AE were more prevalent with sorafenib and sunitinib. In total, 173 drug interactions were recorded (pre-intervention, 80;
intervention, 93; P = 0.045). Drug interactions were more frequent with erlotinib and gefitinib; food interactions were
more common with sorafenib and pazopanib. Our follow-up of cancer outpatients revealed a reduction in severe AE and major
drug interactions, thus helping health professionals to monitor the safety of OAA.</p>
</abstract_text>
</abstract>
</abstracts>
let $q3 :=
cts:near-query(
(
cts:element-query((xs:QName("abstract_text")),
cts:word-query( ("Controlled", "randomized", "randomised", "clinical", "masked","blind*","multi center", "open label*","compar*", "cross over", "placebo",
"post market","meta analysis","volunteer*", "prospective"
),
("case-insensitive", "punctuation-insensitive", "wildcarded"))
)
,
cts:element-query((xs:QName("abstract_text")),
cts:word-query(("stud*", "trial*" ),
("case-insensitive", "punctuation-insensitive", "wildcarded"))
)
),
3
)
return
cts:highlight($xml,$q3, <b>{$cts:text}</b>)
当我把 NEAR
放到 3
时,它不匹配 comparative
和 study
即使距离是 3
而且我有它punctuation-insensitive
。但是当我将它更改为 4
时它起作用了..
但是当我也改成punctuation-sensitive
时,即使与NEAR
距离3
仍然不匹配。这是为什么?
而且我想在word-query
中实现匹配说placebo-controlled
和placebo controlled
。我认为一旦我打开 punctuation-insensitive
并在我的单词查询中搜索 placebo controlled
就会找到单词的所有组合..但是当相同时,这将如何影响 NEAR
距离在 NEAR
查询中使用 ?
这实际上与解析搜索时的标点符号无关,而是 MarkLogic 如何标记和索引单个单词的位置。默认情况下,MarkLogic 的标记化将带连字符的短语分解为单独的单词。如果您不喜欢默认行为,您可以使用自定义分词器来指示 MarkLogic 应如何为单词编制索引。有一个非常详细的指南,介绍如何使用自定义分词器忽略单词分词中的连字符 available here。

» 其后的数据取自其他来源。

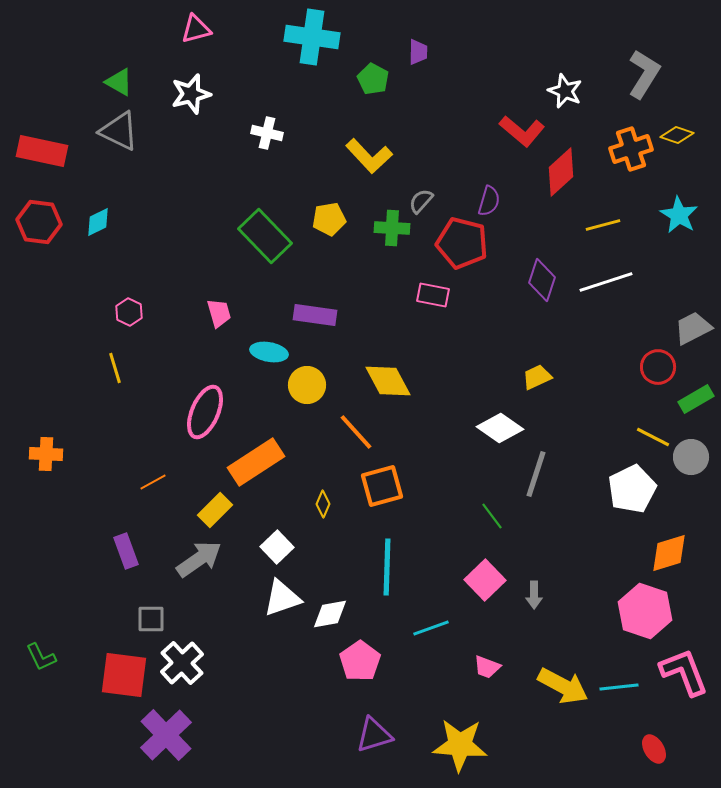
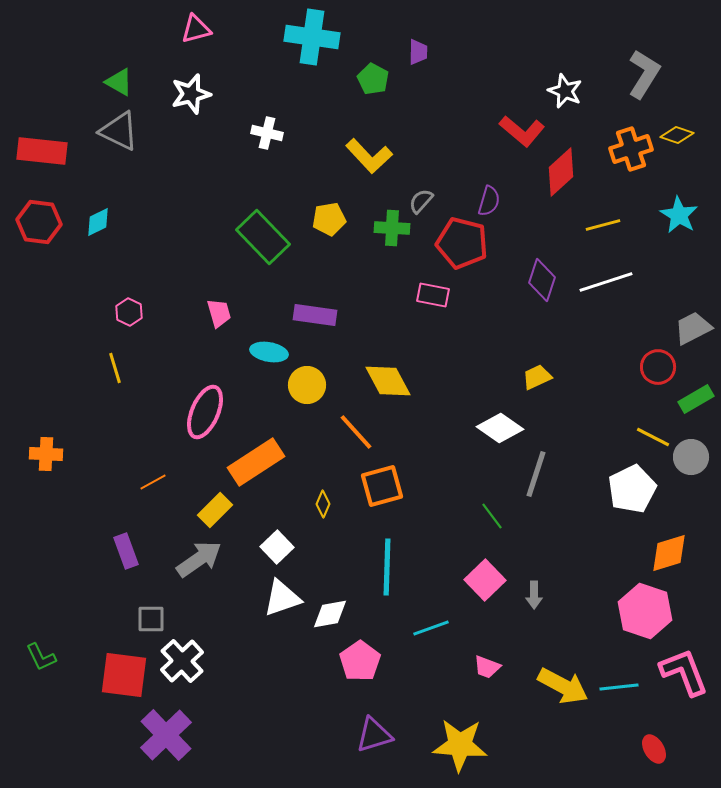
red rectangle at (42, 151): rotated 6 degrees counterclockwise
green rectangle at (265, 236): moved 2 px left, 1 px down
white cross at (182, 663): moved 2 px up
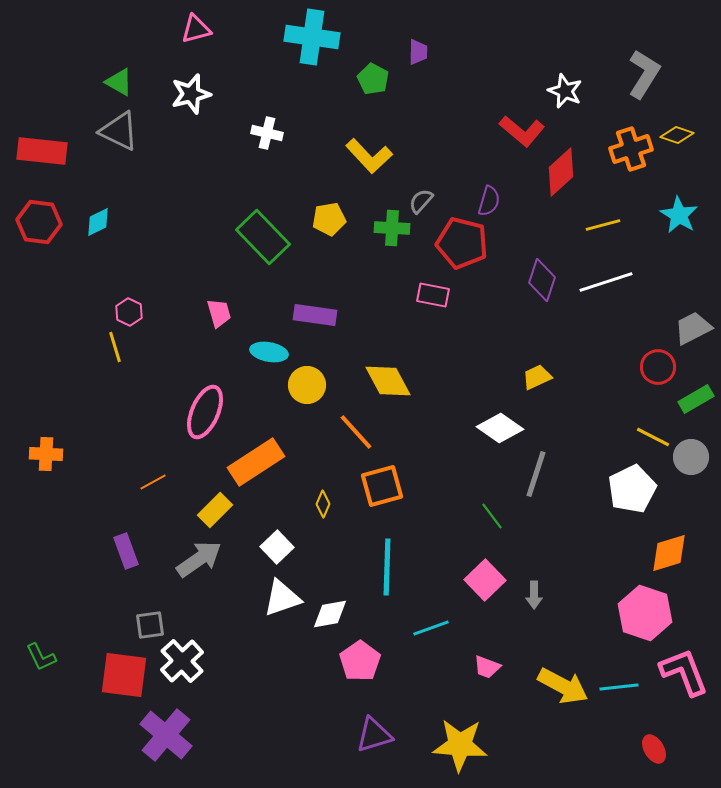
yellow line at (115, 368): moved 21 px up
pink hexagon at (645, 611): moved 2 px down
gray square at (151, 619): moved 1 px left, 6 px down; rotated 8 degrees counterclockwise
purple cross at (166, 735): rotated 6 degrees counterclockwise
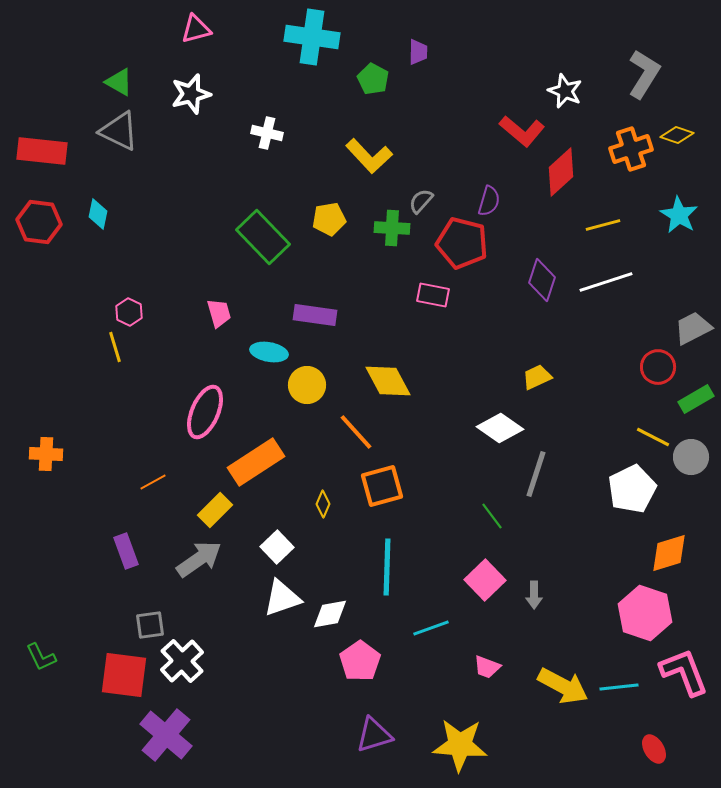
cyan diamond at (98, 222): moved 8 px up; rotated 52 degrees counterclockwise
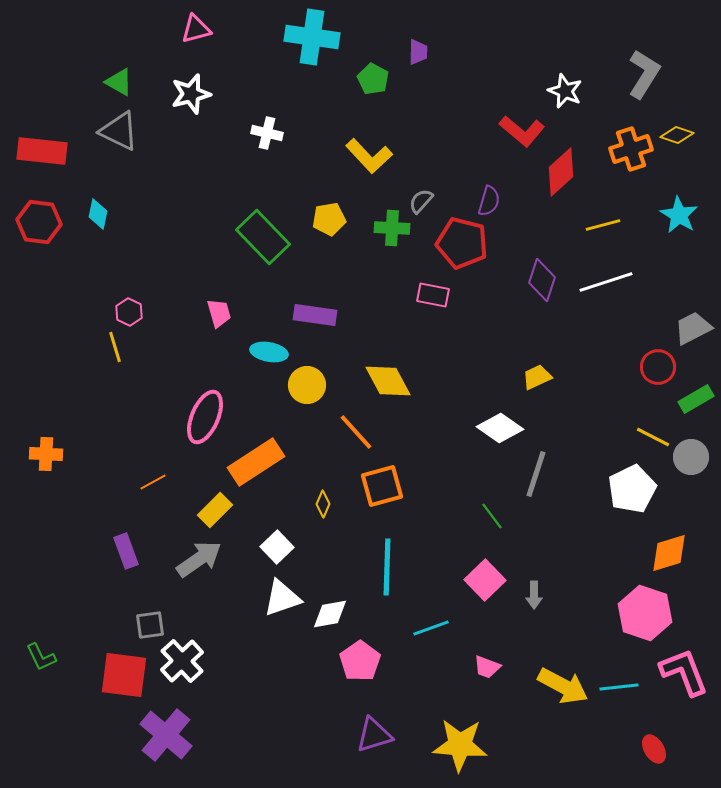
pink ellipse at (205, 412): moved 5 px down
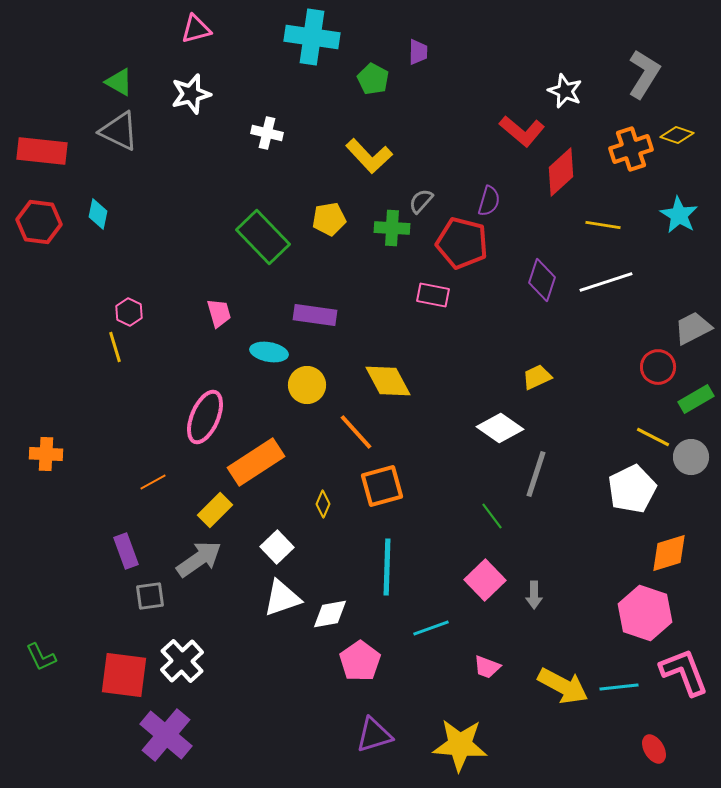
yellow line at (603, 225): rotated 24 degrees clockwise
gray square at (150, 625): moved 29 px up
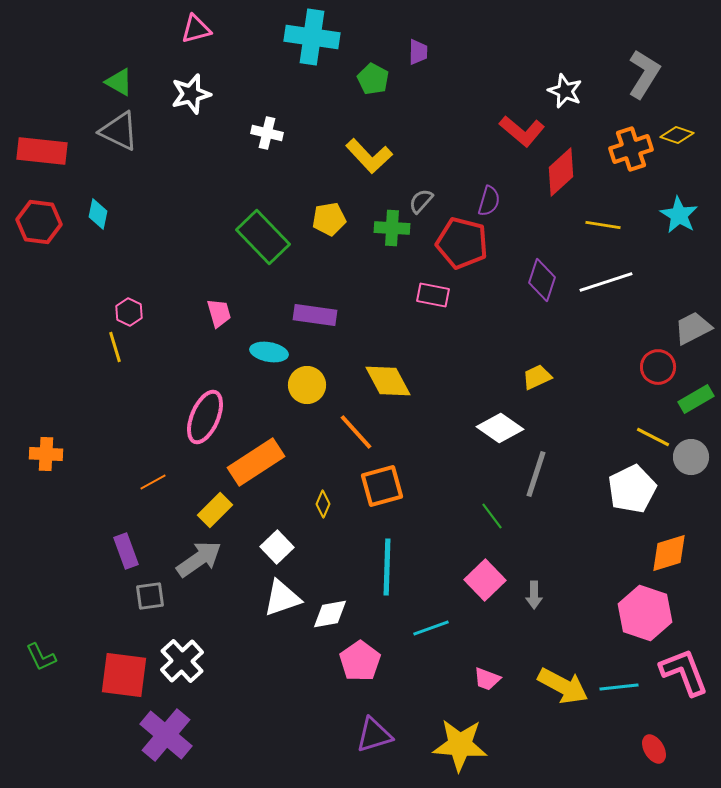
pink trapezoid at (487, 667): moved 12 px down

对于您的情况,我不确定我是否会建议您探索使用自定义分词器。可能会产生意想不到的后果,并且它的性能不如使用默认标记化。相反,使您的代码适应默认标记化的工作方式可能更有意义。
让我们看看:comparative, interventional, quasi-experimental study
它将被标记为:
Word | Position
comparative | 0
interventional | 1
quasi | 2
experimental | 3
study | 4
因此,comparative
和study
之间的距离是4。注意quasi-experimental
被标记为两个词。
我不确定我是否理解您在上一段中提出的问题。但我希望这能为您提供足够的信息,以更好地理解默认标记化的行为方式。